The Fund immediately arranged to take the least adoptable horses to the Cleveland Amory Black Beauty Ranch sanctuary in Texas, and networked with other organizations around the country to find homes for the remaining animals. The Fund's threat of legal action delayed the round-up, giving animal rescue groups more time to arrange for sanctuary for the horses, and eventually led to a cooperative agreement guaranteeing that all of the horses would go to sanctuaries -- and none would go to slaughter!

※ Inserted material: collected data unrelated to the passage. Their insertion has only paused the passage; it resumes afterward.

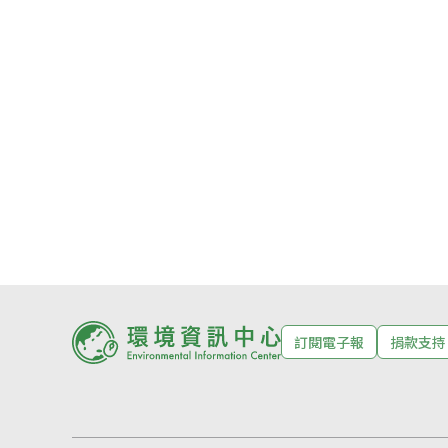
訂閱電子報
捐款支持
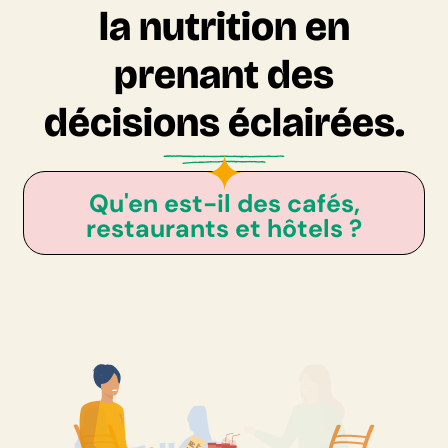
la nutrition en
prenant des
décisions éclairées.
Qu'en est-il des cafés,
restaurants et hôtels ?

Fund staff members picked up 59 of the horses in Nevada -- 2 mares and 57 stallions -- where they appeared to be in poor condition and in need of food. Many had scrapes and other signs of injuries after being chased by the BLM's helicopters. During the drive back to the ranch, FFA's staff stopped every couple hours to check on the horses and to give them food and water. Due to a storm, they stopped with the horses for a day and a half in Albuquerque, rather than frighten the animals and risk the unsafe weather conditions in Texas.
Once they arrived at the Cleveland Amory Black Beauty Ranch, the horses were all vaccinated and placed in a pasture where they were given more hay than they had ever seen in their lives. One of the mares arrived pregnant, and has since given birth to a young colt who gallops alongside his mother. The horses are very energetic and playful, and within two weeks of arrival they were all released from their pasture to roam the full 1,300 acres of the ranch with hundreds of other horses and burros.
The Fund for Animals, one of the largest, most active and successful organizations working for the cause of animals, operates the world-famous, newly renamed Cleveland Amory Black Beauty Ranch in Murchison, Texas. The 1,300-acre refuge is home to many hundreds of animals -- from chimpanzees to burros to elephants.
You can help feed these magnificent rescued horses. Choose to feed a horse for one week ($22.00), for two weeks ($43.00), or for one whole month ($92.00).
This item is not tax-deductible.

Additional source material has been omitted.